Domestic Badassery, Vol. 2 – Laundry Soap

24 Mar

Based on advertisements, I assumed that one would need an advanced knowledge of chemistry (or at the very least a pristine white coat, an ample supply of beakers, and access to identical garments with vivid grass stains for testing) to undertake such a project.  But no, dear readers!  I don’t have any of those things and I managed just fine!  Take that, March!  Stupid rainy jerk, with your stupid re-runs and stupid ugly face.

Here is what I did:

I googled “homemade laundry soap” and came across the following recipe:

  • 1 cup borax (sodium borate)
  • 1 cup washing soda
  • 1 bar of soap (I used Dr. Bronners, but Fels Naptha is also recommended)

I searched dilligently (read: occasionally perused store shelves when convenient) for the borax and washing soda to no avail, and so I decided to order them in large quantities via the interwebs.  I also contemplated liquid vs. powder recipes, and quickly decided on the powder variety for ease (the liquid versions all involve melting, diluting, and a much larger container for storage).

I made the soap by grating the Dr. Bronner’s bar using a cheese grater into a large bowl.  Then I added the cup each of borax and washing soda and mixed everything with a spoon.  I used a funnel to transfer the powder into a repurposed canister, fished a tablespoon out of our junk drawer, and with a feeling of smug satisfaction, admired my creation.  I always feel like a rock star when I finish a project that enabled me to circumvent some part of the mass-produced consumer/stuff machine.  I use one tablespoon of the concoction per regular-sized load of laundry (which amounts to two tablespoons each load, because I always just cram everything in that will possibly fit).

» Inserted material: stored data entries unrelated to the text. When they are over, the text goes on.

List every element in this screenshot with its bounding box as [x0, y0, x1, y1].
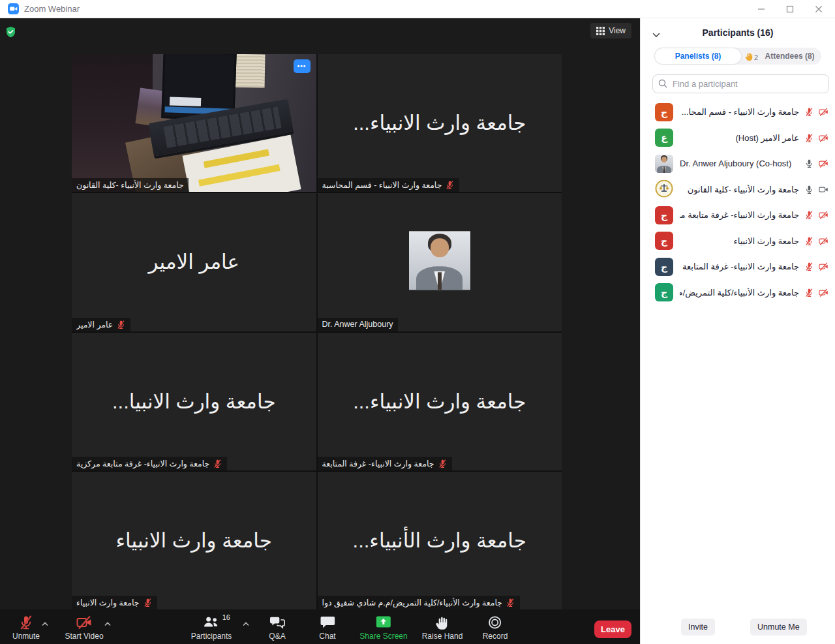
- video-options-chevron[interactable]: [104, 617, 111, 629]
- security-shield-icon[interactable]: [5, 26, 16, 38]
- zoom-logo-icon: [8, 3, 19, 14]
- tile-name-chip: Dr. Anwer Aljuboury: [318, 318, 398, 331]
- participants-tabs: Panelists (8) 2 Attendees (8): [654, 48, 821, 65]
- participants-options-chevron[interactable]: [243, 617, 249, 629]
- meeting-area: View ••• جامعة وارث الأنبياء -كلية القان…: [0, 18, 640, 644]
- microphone-icon: [804, 133, 814, 143]
- participants-button[interactable]: 16 Participants: [191, 614, 232, 641]
- tile-name-label: جامعة وارث الانبياء - قسم المحاسبة: [322, 180, 442, 190]
- chat-button[interactable]: Chat: [319, 614, 335, 641]
- participant-avatar: ع: [655, 129, 673, 147]
- participant-row[interactable]: ج جامعة وارث الأنبياء/كلية التمريض/م.م..…: [641, 280, 835, 306]
- video-off-icon: [76, 614, 93, 631]
- search-icon: [658, 79, 667, 91]
- video-tile[interactable]: جامعة وارث الانبيا... جامعة وارث الانبيا…: [72, 333, 316, 470]
- video-tile[interactable]: عامر الامير عامر الامير: [72, 193, 316, 331]
- leave-button[interactable]: Leave: [594, 621, 631, 638]
- tile-display-name: جامعة وارث الأنبياء...: [318, 472, 562, 609]
- participants-label: Participants: [191, 632, 232, 641]
- maximize-button[interactable]: [785, 5, 795, 14]
- unmute-options-chevron[interactable]: [42, 617, 48, 629]
- share-screen-button[interactable]: Share Screen: [359, 614, 407, 641]
- panel-collapse-chevron-icon[interactable]: [652, 29, 660, 40]
- participant-row[interactable]: Dr. Anwer Aljuboury (Co-host): [641, 151, 835, 177]
- tile-name-label: Dr. Anwer Aljuboury: [322, 320, 393, 329]
- chat-icon: [320, 614, 335, 631]
- tile-name-chip: جامعة وارث الأنبياء -كلية القانون: [72, 178, 189, 192]
- tab-panelists[interactable]: Panelists (8): [655, 48, 741, 64]
- camera-icon: [818, 236, 829, 246]
- minimize-button[interactable]: [757, 5, 766, 14]
- view-button[interactable]: View: [590, 23, 631, 38]
- view-button-label: View: [609, 26, 626, 35]
- microphone-icon: [438, 459, 448, 468]
- participant-row[interactable]: ج جامعة وارث الانبياء: [641, 228, 835, 254]
- unmute-button[interactable]: Unmute: [12, 614, 40, 641]
- camera-icon: [818, 107, 829, 117]
- panel-footer: Invite Unmute Me: [641, 610, 835, 644]
- microphone-icon: [804, 210, 814, 220]
- microphone-icon: [116, 320, 126, 330]
- qa-button[interactable]: Q&A: [269, 614, 286, 641]
- participant-row[interactable]: جامعة وارث الأنبياء -كلية القانون: [641, 177, 835, 203]
- microphone-icon: [804, 288, 814, 298]
- tile-name-chip: جامعة وارث الانبياء- غرفة المتابعة: [318, 457, 452, 470]
- tile-name-chip: عامر الامير: [72, 318, 130, 331]
- participant-avatar: ج: [655, 283, 673, 301]
- close-button[interactable]: [814, 5, 823, 14]
- video-tile[interactable]: جامعة وارث الانبياء جامعة وارث الانبياء: [72, 472, 316, 609]
- participant-name: جامعة وارث الانبياء- غرفة متابعة مرك...: [680, 210, 799, 220]
- video-tile[interactable]: Dr. Anwer Aljuboury: [318, 193, 562, 331]
- tab-attendees[interactable]: Attendees (8): [758, 52, 821, 61]
- tile-more-options-button[interactable]: •••: [294, 59, 311, 73]
- camera-icon: [818, 262, 829, 271]
- participant-row[interactable]: ج جامعة وارث الانبياء- غرفة متابعة مرك..…: [641, 202, 835, 228]
- tile-display-name: جامعة وارث الانبياء...: [318, 54, 562, 192]
- microphone-icon: [143, 598, 153, 607]
- raise-hand-label: Raise Hand: [422, 632, 463, 641]
- tile-display-name: جامعة وارث الانبيا...: [72, 333, 316, 470]
- participant-row[interactable]: ج جامعة وارث الانبياء- غرفة المتابعة: [641, 254, 835, 280]
- microphone-icon: [506, 598, 515, 607]
- tile-name-label: جامعة وارث الانبياء: [76, 598, 140, 607]
- participant-row[interactable]: ج جامعة وارث الانبياء - قسم المحا... (Me…: [641, 99, 835, 125]
- grid-view-icon: [596, 27, 605, 35]
- invite-button[interactable]: Invite: [681, 619, 715, 636]
- participants-list: ج جامعة وارث الانبياء - قسم المحا... (Me…: [641, 99, 835, 305]
- zoom-webinar-window: Zoom Webinar View: [0, 0, 835, 644]
- raised-hand-icon: [745, 52, 753, 61]
- tile-name-chip: جامعة وارث الانبياء- غرفة متابعة مركزية: [72, 457, 227, 470]
- tile-name-label: عامر الامير: [76, 320, 113, 330]
- participants-panel-title: Participants (16): [641, 18, 835, 38]
- record-icon: [488, 614, 502, 631]
- participant-avatar: ج: [655, 232, 673, 250]
- camera-icon: [818, 133, 829, 143]
- start-video-button[interactable]: Start Video: [65, 614, 103, 641]
- search-input[interactable]: [652, 74, 829, 93]
- microphone-icon: [804, 262, 814, 271]
- unmute-me-button[interactable]: Unmute Me: [750, 619, 807, 636]
- participants-count-badge: 16: [222, 613, 230, 621]
- microphone-icon: [804, 107, 814, 117]
- tile-name-label: جامعة وارث الأنبياء/كلية التمريض/م.م شاد…: [322, 598, 503, 607]
- tile-display-name: جامعة وارث الانبياء...: [318, 333, 562, 470]
- participant-name: جامعة وارث الانبياء- غرفة المتابعة: [680, 262, 799, 271]
- tile-name-chip: جامعة وارث الانبياء: [72, 596, 157, 609]
- participant-name: عامر الامير (Host): [680, 133, 799, 143]
- participant-photo: [409, 231, 470, 290]
- window-titlebar: Zoom Webinar: [0, 0, 835, 18]
- video-tile[interactable]: جامعة وارث الأنبياء... جامعة وارث الأنبي…: [318, 472, 562, 609]
- video-tile[interactable]: ••• جامعة وارث الأنبياء -كلية القانون: [72, 54, 316, 192]
- record-button[interactable]: Record: [483, 614, 508, 641]
- participant-row[interactable]: ع عامر الامير (Host): [641, 125, 835, 151]
- participant-name: جامعة وارث الأنبياء -كلية القانون: [680, 185, 799, 194]
- share-screen-label: Share Screen: [359, 632, 407, 641]
- participant-avatar: [655, 180, 673, 198]
- raise-hand-button[interactable]: Raise Hand: [422, 614, 463, 641]
- camera-icon: [818, 185, 829, 194]
- law-college-logo: [655, 180, 673, 198]
- video-tile[interactable]: جامعة وارث الانبياء... جامعة وارث الانبي…: [318, 333, 562, 470]
- video-tile[interactable]: جامعة وارث الانبياء... جامعة وارث الانبي…: [318, 54, 562, 192]
- camera-icon: [818, 210, 829, 220]
- participant-name: Dr. Anwer Aljuboury (Co-host): [680, 159, 799, 168]
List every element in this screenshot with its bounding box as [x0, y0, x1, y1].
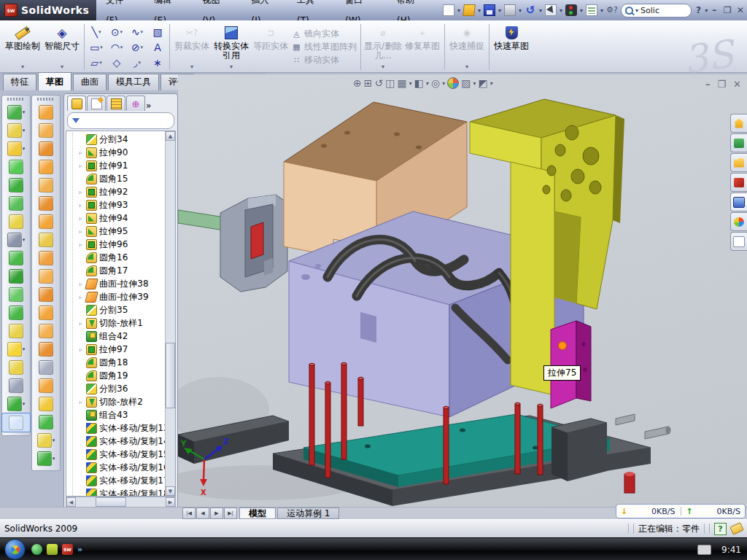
manager-tab-propertymanager[interactable] — [87, 96, 106, 111]
thicken-button[interactable] — [32, 340, 60, 358]
doc-close-button[interactable]: ✕ — [733, 79, 741, 90]
save-icon[interactable] — [484, 4, 495, 16]
quick-launch-expand-icon[interactable]: » — [77, 545, 82, 554]
sketch-button[interactable]: 草图绘制 ▾ — [3, 23, 42, 71]
delete-body-button[interactable]: ▾ — [2, 340, 30, 358]
repair-sketch-button[interactable]: ＋ 修复草图 — [403, 23, 442, 71]
select-arrow-caret[interactable]: ▾ — [560, 7, 562, 14]
task-pane-tab-custom-properties[interactable] — [730, 232, 747, 251]
trim-entities-button[interactable]: ✂? 剪裁实体 ▾ — [172, 23, 212, 71]
scroll-right-button[interactable]: ▶ — [166, 497, 175, 507]
expander-icon[interactable]: ▹ — [77, 281, 84, 287]
tree-item-7[interactable]: ▹拉伸95 — [77, 225, 166, 238]
task-pane-tab-design-library[interactable] — [730, 133, 747, 152]
tree-item-5[interactable]: ▹拉伸93 — [77, 198, 166, 211]
rapid-sketch-button[interactable]: 快速草图 — [492, 23, 531, 71]
trim-surface-button[interactable] — [32, 303, 60, 322]
section-view-icon[interactable]: ◫ — [385, 77, 395, 89]
move-entities-button[interactable]: ∷ 移动实体 — [290, 54, 358, 67]
curve-button[interactable]: ▾ — [2, 394, 30, 413]
zoom-fit-icon[interactable]: ⊕ — [353, 77, 362, 89]
task-pane-tab-view-palette[interactable] — [730, 192, 747, 211]
boundary-boss-button[interactable] — [2, 194, 30, 212]
ribbon-tab-1[interactable]: 草图 — [38, 72, 71, 90]
expander-icon[interactable]: ▹ — [77, 320, 84, 327]
extruded-boss-caret[interactable]: ▾ — [23, 109, 26, 115]
sketch-text-button[interactable]: A — [148, 39, 167, 55]
tree-vertical-scrollbar[interactable]: ▲ ▼ — [165, 131, 175, 496]
slot-caret[interactable]: ▾ — [99, 60, 102, 66]
undo-caret[interactable]: ▾ — [539, 7, 542, 14]
keyboard-layout-icon[interactable] — [697, 545, 711, 555]
manager-tabs-overflow-icon[interactable]: » — [146, 101, 151, 111]
tree-item-23[interactable]: 实体-移动/复制14 — [77, 435, 166, 448]
manager-tab-featuremanager-tree[interactable] — [67, 96, 86, 111]
view-settings-icon[interactable]: ◩ — [478, 77, 487, 89]
mirror-entities-button[interactable]: ◬ 镜向实体 — [290, 28, 358, 41]
model-side-block[interactable] — [551, 321, 591, 408]
quick-snaps-button[interactable]: ◉ 快速捕捉 ▾ — [447, 23, 487, 71]
scroll-thumb[interactable] — [96, 497, 126, 507]
previous-view-icon[interactable]: ↺ — [374, 77, 383, 89]
minimize-button[interactable]: – — [708, 5, 721, 15]
sketch-sketch-fillet-button[interactable]: ◞▾ — [128, 55, 147, 70]
move-body-button[interactable] — [2, 303, 30, 322]
zoom-area-icon[interactable]: ⊞ — [364, 77, 373, 89]
new-document-caret[interactable]: ▾ — [457, 7, 460, 14]
line-caret[interactable]: ▾ — [98, 29, 101, 35]
tree-item-6[interactable]: ▹拉伸94 — [77, 211, 166, 225]
quick-tips-icon[interactable]: ? — [714, 523, 727, 535]
expander-icon[interactable]: ▹ — [77, 241, 84, 248]
tree-item-11[interactable]: ▹曲面-拉伸38 — [77, 277, 166, 290]
sketch-fillet-caret[interactable]: ▾ — [138, 60, 141, 66]
boundary-surface-button[interactable] — [32, 176, 60, 194]
axis-button[interactable] — [2, 376, 30, 394]
freeform-button[interactable] — [32, 413, 60, 431]
ruled-surface-button[interactable] — [32, 376, 60, 394]
tab-motion-study[interactable]: 运动算例 1 — [277, 508, 339, 519]
apply-scene-caret[interactable]: ▾ — [473, 80, 476, 87]
manager-tab-dimxpertmanager[interactable]: ⊕ — [126, 96, 145, 111]
hide-show-items-icon[interactable]: ◎ — [431, 77, 440, 89]
tab-prev-button[interactable]: ◀ — [196, 508, 209, 519]
linear-pattern-button[interactable]: ▾ — [2, 230, 30, 249]
model-gray-clamp[interactable] — [220, 195, 287, 292]
tree-item-12[interactable]: ▹曲面-拉伸39 — [77, 290, 166, 303]
arc-caret[interactable]: ▾ — [120, 44, 123, 50]
sketch-arc-button[interactable]: ◠▾ — [107, 39, 126, 55]
scroll-down-button[interactable]: ▼ — [166, 486, 175, 496]
sketch-circle-button[interactable]: ⊙▾ — [107, 24, 126, 39]
plane-button[interactable] — [2, 358, 30, 376]
task-pane-tab-toolbox[interactable] — [730, 173, 747, 192]
smart-dimension-button[interactable]: ◈ 智能尺寸 ▾ — [42, 23, 82, 71]
extruded-surface-button[interactable] — [32, 103, 60, 121]
view-orientation-icon[interactable]: ▦ — [397, 77, 406, 89]
scroll-left-button[interactable]: ◀ — [66, 497, 76, 507]
expander-icon[interactable]: ▹ — [77, 346, 84, 353]
filled-surface-button[interactable] — [32, 230, 60, 249]
extruded-cut-caret[interactable]: ▾ — [23, 128, 26, 133]
scroll-thumb[interactable] — [166, 343, 175, 408]
expander-icon[interactable]: ▹ — [77, 202, 84, 209]
tree-horizontal-scrollbar[interactable]: ◀ ▶ — [66, 497, 176, 508]
planar-surface-button[interactable] — [32, 212, 60, 230]
delete-body-caret[interactable]: ▾ — [23, 346, 26, 352]
doc-restore-button[interactable]: ❐ — [717, 79, 726, 90]
reference-geometry-button[interactable]: ▾ — [32, 431, 60, 449]
rebuild-traffic-light-icon[interactable] — [565, 4, 577, 16]
linear-sketch-pattern-button[interactable]: ▦ 线性草图阵列 — [290, 41, 358, 54]
search-dropdown-caret[interactable]: ▾ — [635, 7, 638, 14]
hole-wizard-button[interactable] — [2, 212, 30, 230]
tree-item-9[interactable]: 圆角16 — [77, 251, 166, 264]
reference-geometry-caret[interactable]: ▾ — [53, 438, 55, 443]
tree-item-21[interactable]: 组合43 — [77, 408, 166, 421]
sketch-slot-button[interactable]: ▱▾ — [87, 55, 106, 70]
tree-item-19[interactable]: 分割36 — [77, 382, 166, 395]
tab-last-button[interactable]: ▶| — [224, 508, 237, 519]
sketch-point-button[interactable]: ∗ — [148, 55, 167, 70]
expander-icon[interactable]: ▹ — [77, 399, 84, 405]
print-caret[interactable]: ▾ — [519, 7, 522, 14]
delete-hole-button[interactable] — [32, 285, 60, 303]
tree-item-16[interactable]: ▹拉伸97 — [77, 343, 166, 356]
edit-appearance-icon[interactable] — [447, 77, 459, 89]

Not to get too comfortable on my (laundry) soap box, but I feel especially awesome when I can opt out of a product traditionally marketed at women (and increasingly targeted at mothers in particular).  Redefining homemaking and parenting as productive rather than consumptive activities is exciting.  It’s good, honest work that uses my whole self and I’m no longer ashamed to admit how much pleasure I take in my prowess.  I think one of the primary reasons that these domains get such a bad rap is because they’re imagined as being inextricably linked with consumption rather than production – any idiot can buy stuff, but it takes brains and moxie to make things.  It’s more than imagination though – consumption-as-parenting/homemaking is what’s being sold to us through advertising.  We’re reacting to that version of domestic and nurturing work – the version that presents it as little more than merely stocking a set of rooms with the right ready-made stuff – when we devalue it.  The version that depicts a white lady and her (presumable) offspring in a van on her daily errand to big-box-land.  The version that laments the overwhelming choices and our tiny, decision-frazzled brains.  It’s the version that atrophies the creative, resourceful self in favor of a facade of ease.  That’s the version that our mothers had in mind when they pushed us to accomplish more than “just” domestic stuff (not that they were wrong, of course).  It’s the version that taught us that homemaking work belongs at the bottom of the list.

So strangely enough, in finding myself chiefly involved in work as a mother and homemaker (and sometimes educator and artist), I’m discovering new heights of badassery in straightforward and necessary problem solving like this – clothes need to get clean and I don’t want to throw money and chemicals out there in place of a real solution.  I can make a fix.  And it just takes three ingredients!  I don’t mind telling you that I find the whole situation deeply satisfying.  Take that, March!